As near as I can tell I don’t think Kaps did this precise act at any of his Grand Prix-winning performances. Some of those acts can be found on YouTube but I present this one here because the quality of the reproduction is the best I could find of any of Kaps’ stage performances, and the act consists of a mix of material that is generally reflective of his work, parts of which are taken from those award-winning acts.
Please give this performer the attention he deserves, and you will be rewarded in kind. The magic is beautiful, and frequently utterly mystifying. Also, Kaps’ persona and relationship to the magic is distinct. Far too often, manipulators stand with their head turned toward the audience, a stiff smile frozen on their otherwise expressionless faces, as the magic occurs in their seemingly all but disembodied hands, dehumanizing the already abstract material. Kaps was one of the rare few that truly solved the challenges of this type of performance, and he is a pleasure to watch. He was a superb actor, and his approach made the magic feel real, and his relationship to it feels genuine. He is good-natured, enjoying the experience himself, at times utterly in command, at other times occasionally flummoxed by the mysteries unfolding before his own eyes. I find the net result captivating and utterly delightful. Expand the browser—turn up the sound—put down the smart phone for a little while—and enjoy!
Fred Kaps: Seeing Is Believing
When Kaps stepped out on the stage of The Ed Sullivan Show the same night as the first appearance of the Beatles, this is the first of two pieces he performed. It’s not only a charming, funny, and surprising bit of magic, but it’s a performance that showcases Kaps’ use of humor and his prodigious acting skills. This trick is all about the performer’s personality, and Kaps’ unfailing charm indelibly comes through.
Fred Kaps: Homing Card (1978)
Two of Kaps’ signature close-up tricks were actually invented by and used with the permission of the German magician Bruno Hennig (who at an advanced age is still alive and enjoying his lifelong passion for magic in Germany). Here is Kaps performing the Floating and Dancing Cork, a genuine marvel of close-up magic, on a British television talk show in 1976. With the possible exception of Herr Hennig, I doubt that anyone has ever performed this effect better than Kaps. It’s a perfect miracle.

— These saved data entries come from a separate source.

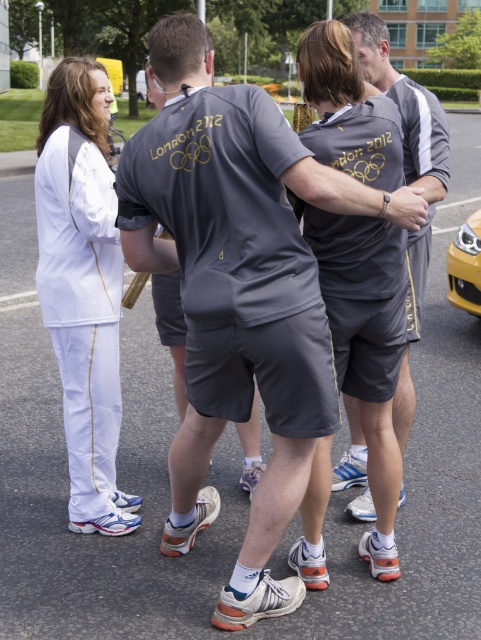 You are a photographer at the London 2012 Olympics. You need to capture a photo of the white smooth uniform at left. Where should you position your camera to ensure the uniform is centered in the frame?

Position your camera so that it is aimed at the coordinates point (83, 289) where the white smooth uniform at left is located to center it in the frame. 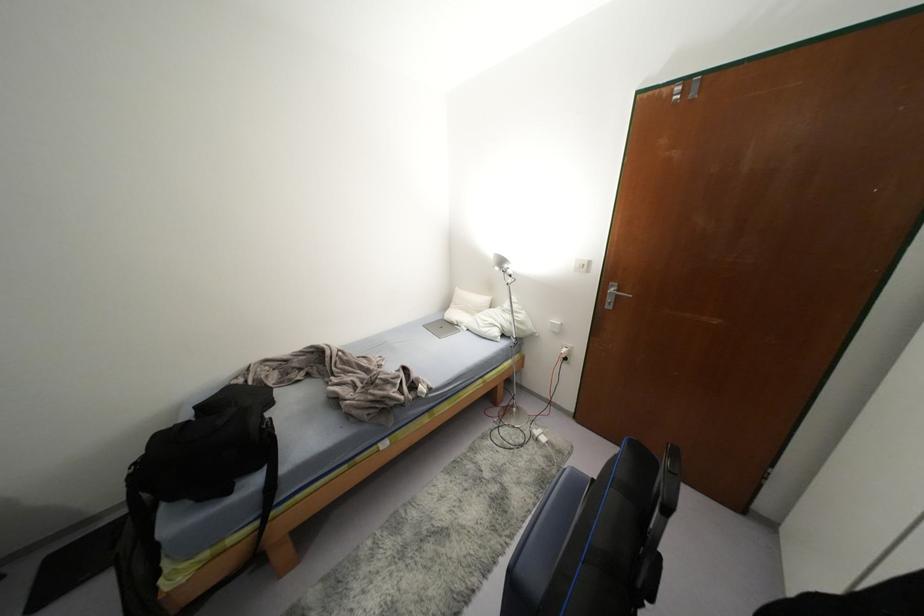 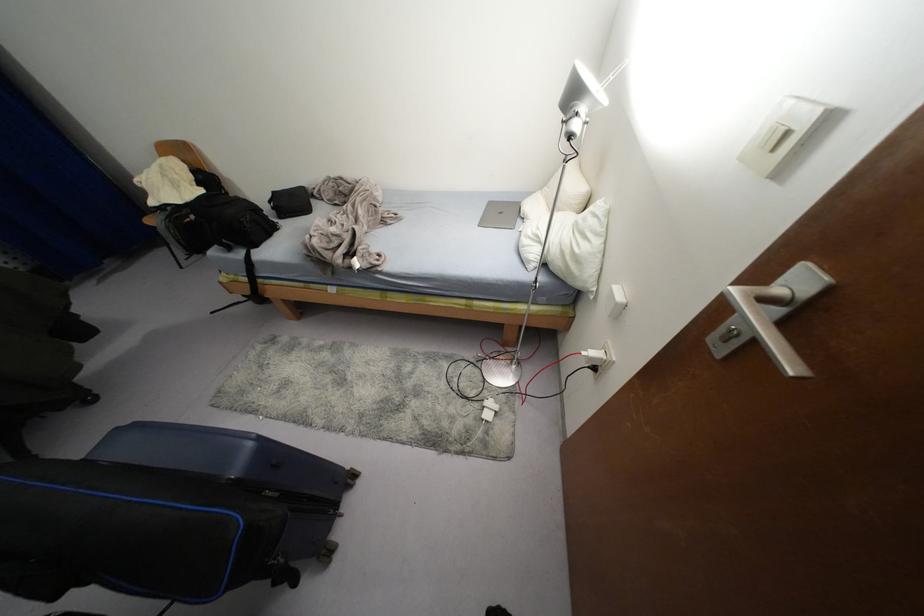 Where in the second image is the point corresponding to pixel 488 302 from the first image?

(579, 201) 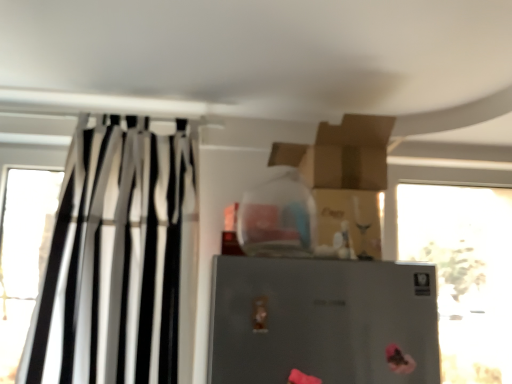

Fred Kaps: The Floating Cork
Here is one of Kaps’ early FISM acts in its entirety. The manipulative magic, with cards and cigarettes, is breathtaking. Fred Astaire said, “The hard part is making it look easy,” and this is a textbook example. The act concludes with the salt routine that you saw in the first video, Kaps’ version of a signature trick of the great American comic magician and manipulator, Roy Benson (who was, to say the least, a significant influence on Kaps’ repertoire, not only with this routine, but with Benson’s version of the classic Chinese Sticks, both of which were perhaps passed along to Kaps by Vermeyden, without Kaps' knowledge of their origins).
The Best of Fred Kaps
As a bonus, here is the actual spot Kaps did on the Sullivan show, the night of that first Beatles appearance. Indeed, it begins with Sullivan trying to settle down the audience from the screams and hyperventilations of the Beatles appearance. Kaps performs two pieces you’ve already seen—the Homing Card, and then the Salt Pour. But since this exists and is available I offer it as an historical curiosity for those interested.